* [WORK ITEM] Reproduce all the entries precisely.

[Data excerpts]
◆ ◆ ◆ ◆
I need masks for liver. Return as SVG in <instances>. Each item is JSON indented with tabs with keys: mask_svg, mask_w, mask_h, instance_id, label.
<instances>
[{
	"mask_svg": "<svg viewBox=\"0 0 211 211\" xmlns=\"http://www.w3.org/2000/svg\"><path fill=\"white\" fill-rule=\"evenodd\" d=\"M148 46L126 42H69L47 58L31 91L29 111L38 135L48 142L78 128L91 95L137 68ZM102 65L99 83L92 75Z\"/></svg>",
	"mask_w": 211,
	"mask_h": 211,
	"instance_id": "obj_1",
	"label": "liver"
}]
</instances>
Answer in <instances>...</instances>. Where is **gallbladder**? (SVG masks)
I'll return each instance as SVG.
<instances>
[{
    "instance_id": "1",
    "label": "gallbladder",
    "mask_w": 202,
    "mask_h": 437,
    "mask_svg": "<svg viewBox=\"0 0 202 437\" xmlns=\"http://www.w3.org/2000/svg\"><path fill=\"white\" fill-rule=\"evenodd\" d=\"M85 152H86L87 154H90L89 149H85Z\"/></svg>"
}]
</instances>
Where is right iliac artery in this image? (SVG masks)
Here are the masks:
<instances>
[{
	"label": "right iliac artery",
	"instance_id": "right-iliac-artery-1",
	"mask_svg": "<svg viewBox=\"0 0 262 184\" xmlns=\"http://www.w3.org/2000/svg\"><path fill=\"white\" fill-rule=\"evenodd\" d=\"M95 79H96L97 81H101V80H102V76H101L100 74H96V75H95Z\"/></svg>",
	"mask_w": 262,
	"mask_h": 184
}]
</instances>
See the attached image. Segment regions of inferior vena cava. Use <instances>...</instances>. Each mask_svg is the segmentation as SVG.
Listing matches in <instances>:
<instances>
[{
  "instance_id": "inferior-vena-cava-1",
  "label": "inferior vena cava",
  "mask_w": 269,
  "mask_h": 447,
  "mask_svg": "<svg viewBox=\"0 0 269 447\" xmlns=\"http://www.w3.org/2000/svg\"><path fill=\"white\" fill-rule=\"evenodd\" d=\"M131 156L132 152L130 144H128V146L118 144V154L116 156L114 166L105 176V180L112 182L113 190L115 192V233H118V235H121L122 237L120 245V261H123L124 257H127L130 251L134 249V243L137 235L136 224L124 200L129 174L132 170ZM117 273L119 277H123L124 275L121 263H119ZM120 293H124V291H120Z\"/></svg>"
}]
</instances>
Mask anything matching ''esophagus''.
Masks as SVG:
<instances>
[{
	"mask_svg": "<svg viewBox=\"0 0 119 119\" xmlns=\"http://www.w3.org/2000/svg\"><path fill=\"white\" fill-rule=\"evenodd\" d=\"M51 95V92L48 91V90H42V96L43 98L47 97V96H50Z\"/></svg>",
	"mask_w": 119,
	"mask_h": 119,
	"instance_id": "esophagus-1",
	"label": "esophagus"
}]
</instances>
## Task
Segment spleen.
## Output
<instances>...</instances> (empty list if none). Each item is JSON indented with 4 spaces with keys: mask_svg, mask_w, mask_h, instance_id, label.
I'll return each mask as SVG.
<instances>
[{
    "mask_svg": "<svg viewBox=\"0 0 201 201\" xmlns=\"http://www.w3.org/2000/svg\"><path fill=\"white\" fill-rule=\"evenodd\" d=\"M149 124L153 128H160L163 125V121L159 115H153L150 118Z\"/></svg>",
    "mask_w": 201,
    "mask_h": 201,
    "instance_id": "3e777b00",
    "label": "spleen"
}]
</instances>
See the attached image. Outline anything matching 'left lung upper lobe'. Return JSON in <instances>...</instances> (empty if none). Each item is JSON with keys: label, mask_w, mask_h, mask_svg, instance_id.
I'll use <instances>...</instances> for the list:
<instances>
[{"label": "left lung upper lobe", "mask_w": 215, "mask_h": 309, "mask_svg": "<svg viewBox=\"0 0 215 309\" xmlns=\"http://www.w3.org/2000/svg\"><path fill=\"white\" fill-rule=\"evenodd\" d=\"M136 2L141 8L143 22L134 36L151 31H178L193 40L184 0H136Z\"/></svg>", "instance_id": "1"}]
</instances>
◆ ◆ ◆ ◆
* [ANSWER]
I need masks for liver. Return as SVG in <instances>. Each item is JSON indented with tabs with keys: mask_svg, mask_w, mask_h, instance_id, label.
<instances>
[{
	"mask_svg": "<svg viewBox=\"0 0 211 211\" xmlns=\"http://www.w3.org/2000/svg\"><path fill=\"white\" fill-rule=\"evenodd\" d=\"M148 46L126 42H69L47 58L31 91L29 111L38 135L48 142L78 128L91 95L137 68ZM102 65L99 83L92 75Z\"/></svg>",
	"mask_w": 211,
	"mask_h": 211,
	"instance_id": "obj_1",
	"label": "liver"
}]
</instances>
Answer in <instances>...</instances>. Where is **gallbladder**? (SVG masks)
I'll return each instance as SVG.
<instances>
[{
    "instance_id": "1",
    "label": "gallbladder",
    "mask_w": 202,
    "mask_h": 437,
    "mask_svg": "<svg viewBox=\"0 0 202 437\" xmlns=\"http://www.w3.org/2000/svg\"><path fill=\"white\" fill-rule=\"evenodd\" d=\"M85 152H86L87 154H90L89 149H85Z\"/></svg>"
}]
</instances>
Where is right iliac artery in this image? (SVG masks)
Here are the masks:
<instances>
[{
	"label": "right iliac artery",
	"instance_id": "right-iliac-artery-1",
	"mask_svg": "<svg viewBox=\"0 0 262 184\" xmlns=\"http://www.w3.org/2000/svg\"><path fill=\"white\" fill-rule=\"evenodd\" d=\"M95 79H96L97 81H101V80H102V76H101L100 74H96V75H95Z\"/></svg>",
	"mask_w": 262,
	"mask_h": 184
}]
</instances>
See the attached image. Segment regions of inferior vena cava. Use <instances>...</instances>. Each mask_svg is the segmentation as SVG.
Listing matches in <instances>:
<instances>
[{
  "instance_id": "inferior-vena-cava-1",
  "label": "inferior vena cava",
  "mask_w": 269,
  "mask_h": 447,
  "mask_svg": "<svg viewBox=\"0 0 269 447\" xmlns=\"http://www.w3.org/2000/svg\"><path fill=\"white\" fill-rule=\"evenodd\" d=\"M131 156L132 152L130 144H128V146L118 144V154L116 156L114 166L105 176V180L112 182L113 190L115 192V233H118V235H121L122 237L120 245V261H123L124 257H127L130 251L134 249V243L137 235L136 224L124 200L129 174L132 170ZM117 273L119 277H123L124 275L121 263H119ZM120 293H124V291H120Z\"/></svg>"
}]
</instances>
Mask anything matching ''esophagus''.
Masks as SVG:
<instances>
[{
	"mask_svg": "<svg viewBox=\"0 0 119 119\" xmlns=\"http://www.w3.org/2000/svg\"><path fill=\"white\" fill-rule=\"evenodd\" d=\"M51 95V92L48 91V90H42V96L43 98L47 97V96H50Z\"/></svg>",
	"mask_w": 119,
	"mask_h": 119,
	"instance_id": "esophagus-1",
	"label": "esophagus"
}]
</instances>
## Task
Segment spleen.
## Output
<instances>...</instances> (empty list if none). Each item is JSON indented with 4 spaces with keys: mask_svg, mask_w, mask_h, instance_id, label.
I'll return each mask as SVG.
<instances>
[{
    "mask_svg": "<svg viewBox=\"0 0 201 201\" xmlns=\"http://www.w3.org/2000/svg\"><path fill=\"white\" fill-rule=\"evenodd\" d=\"M149 124L153 128H160L163 125V121L159 115H153L150 118Z\"/></svg>",
    "mask_w": 201,
    "mask_h": 201,
    "instance_id": "3e777b00",
    "label": "spleen"
}]
</instances>
See the attached image. Outline anything matching 'left lung upper lobe'. Return JSON in <instances>...</instances> (empty if none). Each item is JSON with keys: label, mask_w, mask_h, mask_svg, instance_id.
I'll use <instances>...</instances> for the list:
<instances>
[{"label": "left lung upper lobe", "mask_w": 215, "mask_h": 309, "mask_svg": "<svg viewBox=\"0 0 215 309\" xmlns=\"http://www.w3.org/2000/svg\"><path fill=\"white\" fill-rule=\"evenodd\" d=\"M136 2L141 8L143 22L134 36L151 31H178L193 40L184 0H136Z\"/></svg>", "instance_id": "1"}]
</instances>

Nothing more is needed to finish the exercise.